Write the entries out again exactly; any picture among them gets left out.

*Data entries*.
--

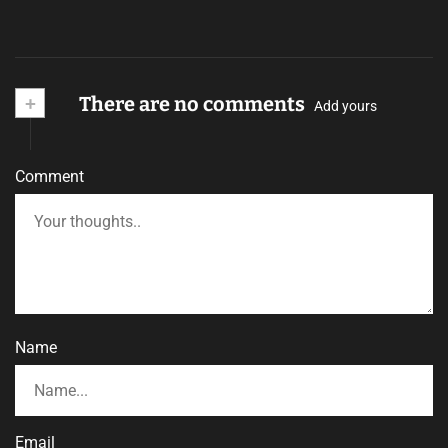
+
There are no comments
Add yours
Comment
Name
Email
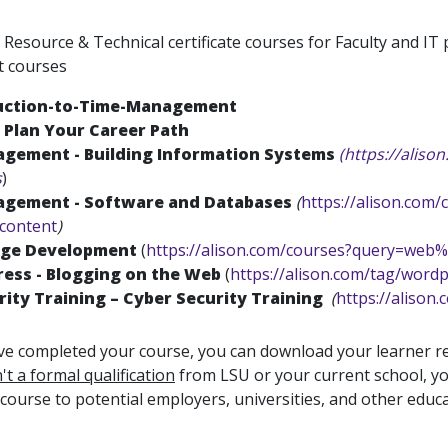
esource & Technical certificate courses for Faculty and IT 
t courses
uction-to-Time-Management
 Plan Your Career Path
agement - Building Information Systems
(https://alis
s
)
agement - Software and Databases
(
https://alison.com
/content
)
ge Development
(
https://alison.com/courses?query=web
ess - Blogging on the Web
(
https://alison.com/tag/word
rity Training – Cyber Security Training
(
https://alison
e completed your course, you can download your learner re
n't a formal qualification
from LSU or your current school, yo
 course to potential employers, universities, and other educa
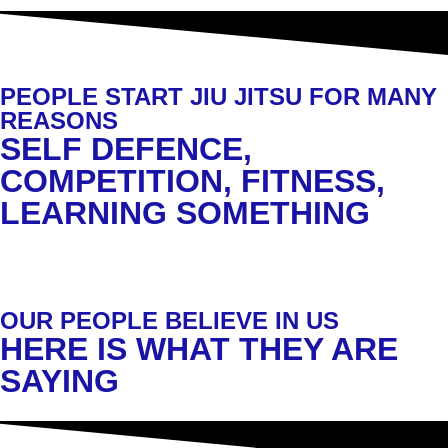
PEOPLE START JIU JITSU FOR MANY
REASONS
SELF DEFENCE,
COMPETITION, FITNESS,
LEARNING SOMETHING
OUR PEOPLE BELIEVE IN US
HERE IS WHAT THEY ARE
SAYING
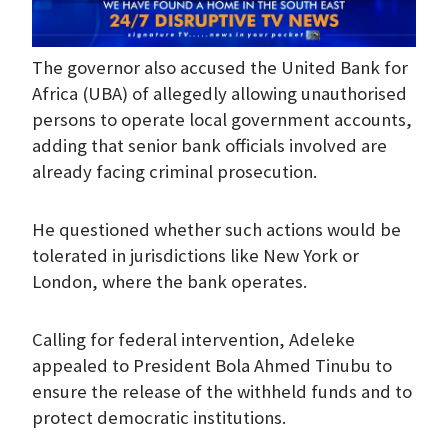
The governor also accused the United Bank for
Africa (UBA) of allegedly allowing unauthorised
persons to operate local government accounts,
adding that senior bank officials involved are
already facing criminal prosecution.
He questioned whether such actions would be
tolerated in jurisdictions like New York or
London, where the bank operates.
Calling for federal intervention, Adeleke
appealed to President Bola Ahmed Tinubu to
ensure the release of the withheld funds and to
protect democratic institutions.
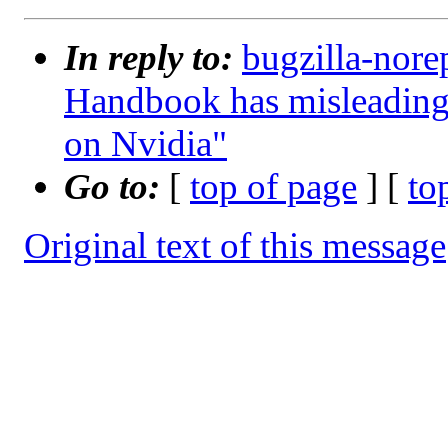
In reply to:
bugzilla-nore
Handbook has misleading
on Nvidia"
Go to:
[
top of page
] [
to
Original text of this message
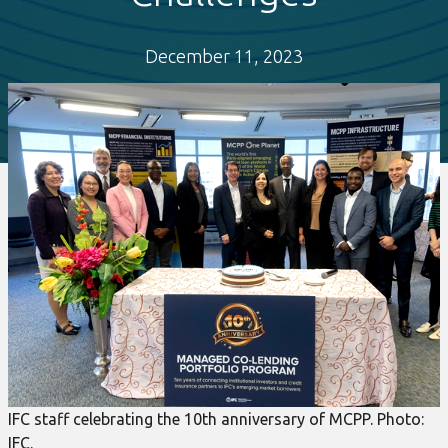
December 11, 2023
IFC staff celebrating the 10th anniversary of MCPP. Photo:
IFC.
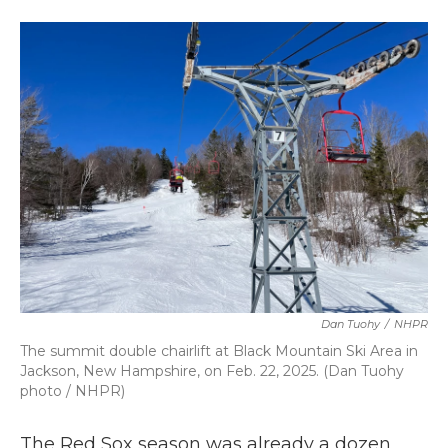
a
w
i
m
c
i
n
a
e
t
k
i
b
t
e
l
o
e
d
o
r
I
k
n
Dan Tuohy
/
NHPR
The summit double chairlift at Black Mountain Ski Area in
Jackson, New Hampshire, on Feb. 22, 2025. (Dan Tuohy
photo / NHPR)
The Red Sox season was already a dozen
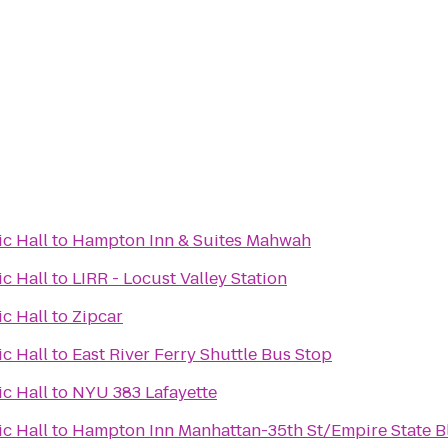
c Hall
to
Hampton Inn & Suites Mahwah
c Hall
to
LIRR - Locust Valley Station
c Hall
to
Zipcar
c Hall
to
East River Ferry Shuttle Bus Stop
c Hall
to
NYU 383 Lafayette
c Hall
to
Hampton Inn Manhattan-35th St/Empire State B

--

*Your solution*.
+
There are no comments
Add yours
Comment
Name
Email
esource & Technical certificate courses for Faculty and IT 
t courses
uction-to-Time-Management
 Plan Your Career Path
agement - Building Information Systems
(https://alis
s
)
agement - Software and Databases
(
https://alison.com
/content
)
ge Development
(
https://alison.com/courses?query=web
ess - Blogging on the Web
(
https://alison.com/tag/word
rity Training – Cyber Security Training
(
https://alison
e completed your course, you can download your learner re
n't a formal qualification
from LSU or your current school, yo
 course to potential employers, universities, and other educa
PEOPLE START JIU JITSU FOR MANY
REASONS
SELF DEFENCE,
COMPETITION, FITNESS,
LEARNING SOMETHING
OUR PEOPLE BELIEVE IN US
HERE IS WHAT THEY ARE
SAYING
The governor also accused the United Bank for
Africa (UBA) of allegedly allowing unauthorised
persons to operate local government accounts,
adding that senior bank officials involved are
already facing criminal prosecution.
He questioned whether such actions would be
tolerated in jurisdictions like New York or
London, where the bank operates.
Calling for federal intervention, Adeleke
appealed to President Bola Ahmed Tinubu to
ensure the release of the withheld funds and to
protect democratic institutions.
In reply to:
bugzilla-nore
Handbook has misleading
on Nvidia"
Go to:
[
top of page
] [
to
Original text of this message
December 11, 2023
IFC staff celebrating the 10th anniversary of MCPP. Photo:
IFC.
a
w
i
m
c
i
n
a
e
t
k
i
b
t
e
l
o
e
d
o
r
I
k
n
Dan Tuohy
/
NHPR
The summit double chairlift at Black Mountain Ski Area in
Jackson, New Hampshire, on Feb. 22, 2025. (Dan Tuohy
photo / NHPR)
The Red Sox season was already a dozen
c Hall
to
Hampton Inn & Suites Mahwah
c Hall
to
LIRR - Locust Valley Station
c Hall
to
Zipcar
c Hall
to
East River Ferry Shuttle Bus Stop
c Hall
to
NYU 383 Lafayette
c Hall
to
Hampton Inn Manhattan-35th St/Empire State B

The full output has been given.